Launched in 1961, the Impala SS gradually became a pioneer of the entire lineup, especially given its focus on performance.

By the end of the decade, it was already the model that everybody was drooling after despite accounting for only a small share of the yearly output. In 1968, for instance, Chevrolet built close to 711,000 Impalas, out of which 38,000 rolled off the assembly lines with SS tags. Around 1,700 sported the famous SS 427 treatment.

In 1964, on the other hand, the Super Sport was selling like hotcakes, especially as it could be ordered with pretty much any engine in the lineup, including six cylinders.


The total Chevy production for this year got close to 1.6 million vehicles, and the Impala secured the lion’s share with nearly 889,000 units. The SS itself accounted for 35 percent of the entire hardtop output.

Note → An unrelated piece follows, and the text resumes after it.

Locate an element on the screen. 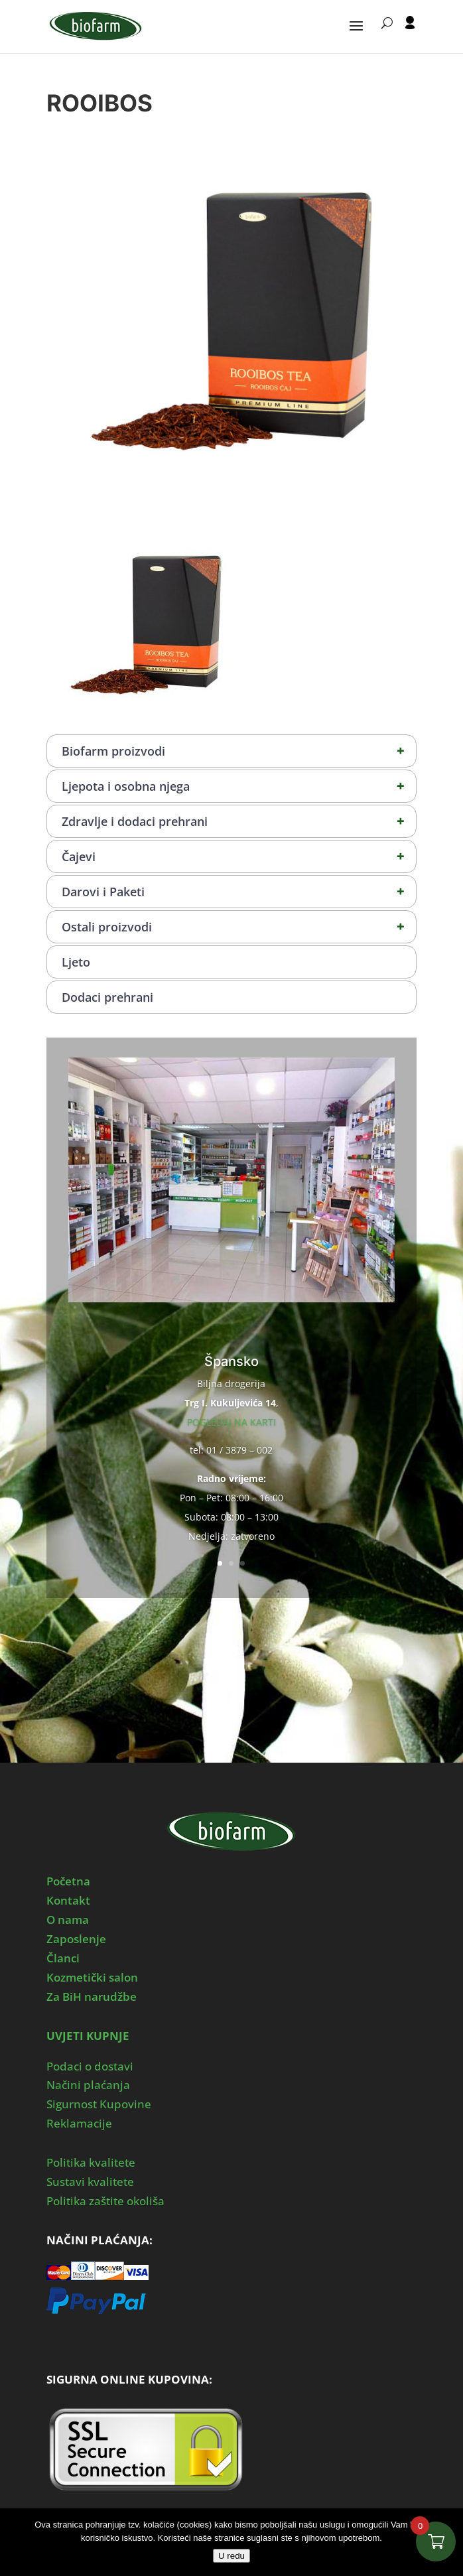 This screenshot has width=463, height=2576. Biofarm proizvodi is located at coordinates (239, 751).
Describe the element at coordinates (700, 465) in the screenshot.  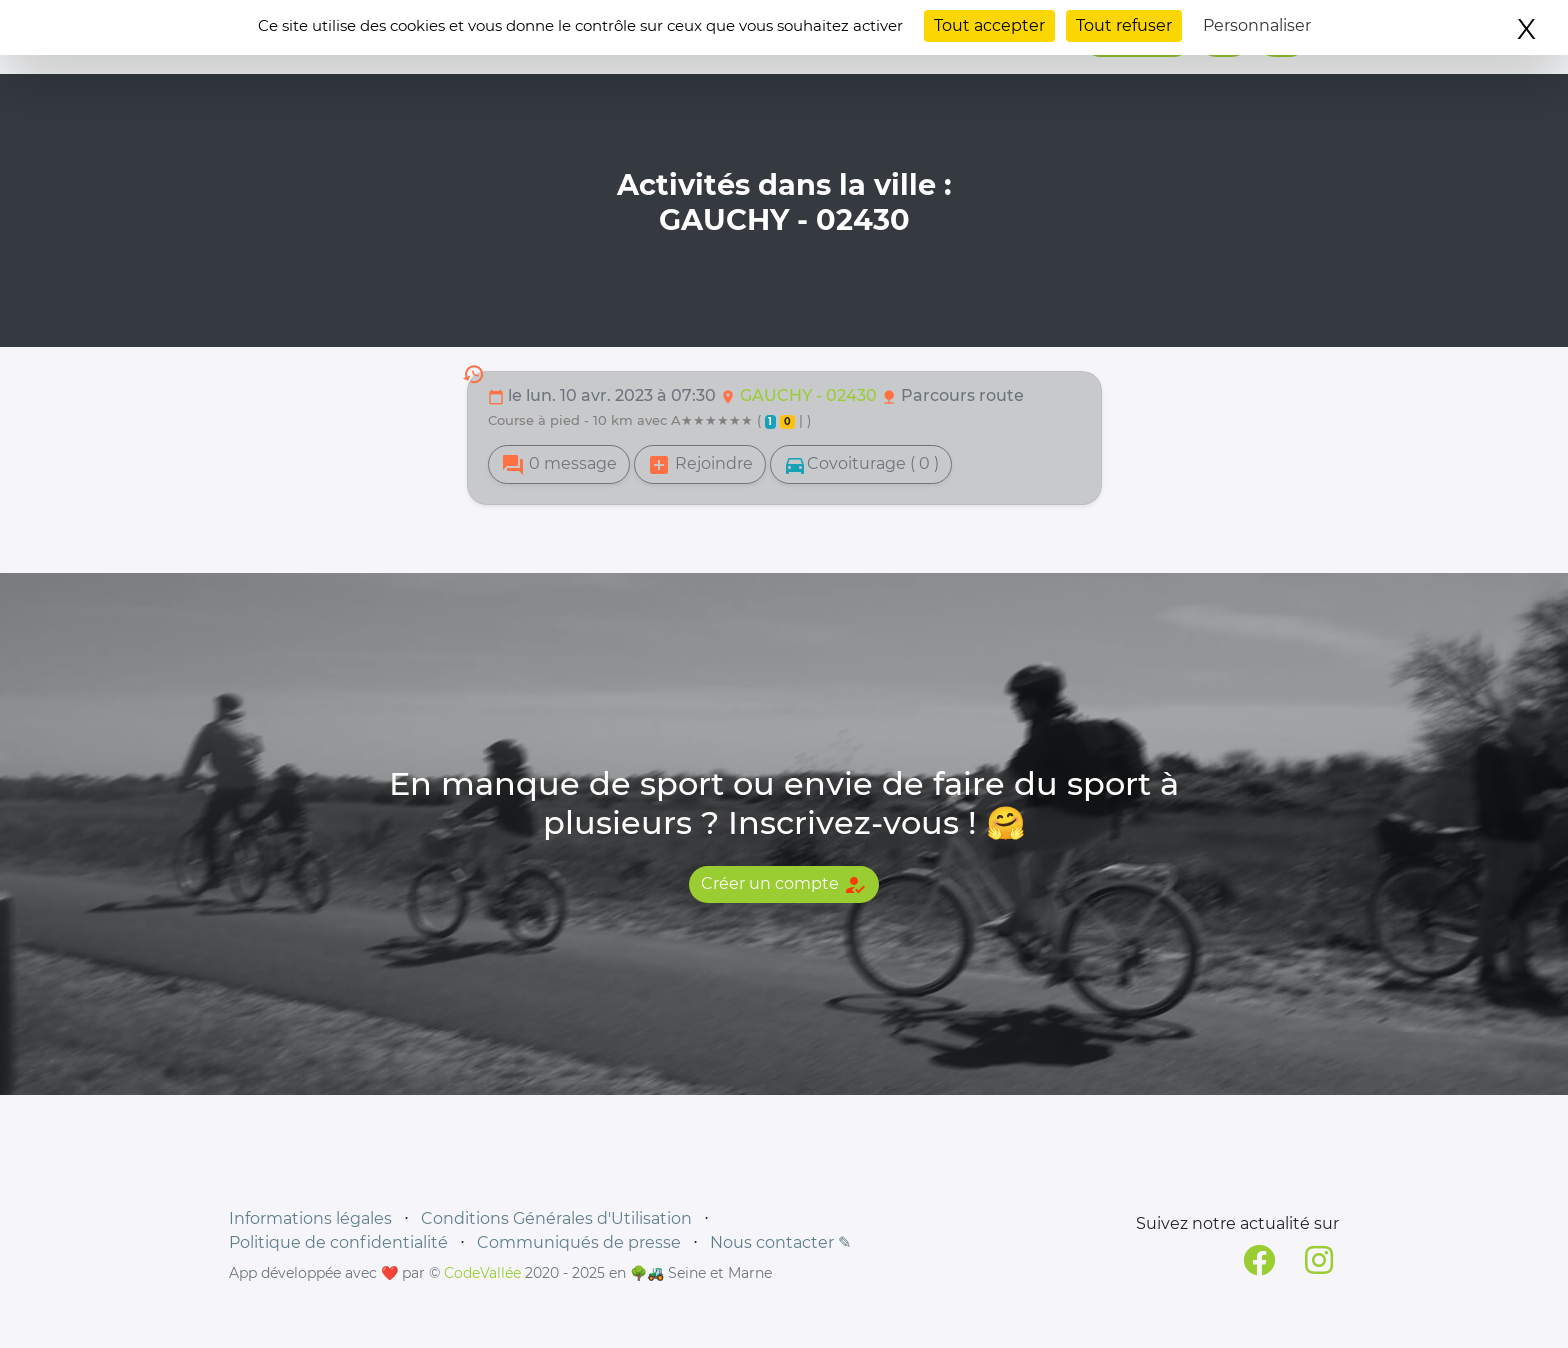 I see `Rejoindre` at that location.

One of the SS examples that got to see daylight in 1964 is right here fighting for its original glory.

The photos pretty much speak for themselves, and they perfectly highlight the current condition of the car, but it worth knowing is that the finish you see on this Impala SS isn’t the original color. The car was repainted at some point during its lifetime, but no further information was provided by eBay seller barbet-8240 on this front.


Found in Selma, Alabama, the Impala exhibits typical rust issues, including on the floors and in the trunk. The engine is also missing, but lots of other parts are available separately (also included in the sale) if you’re planning to restore the car to factory specifications.

From a restoration perspective, this SS looks doable, but the lack of an engine qualifies it for a resto-mod project rather than for a return to factory specifications.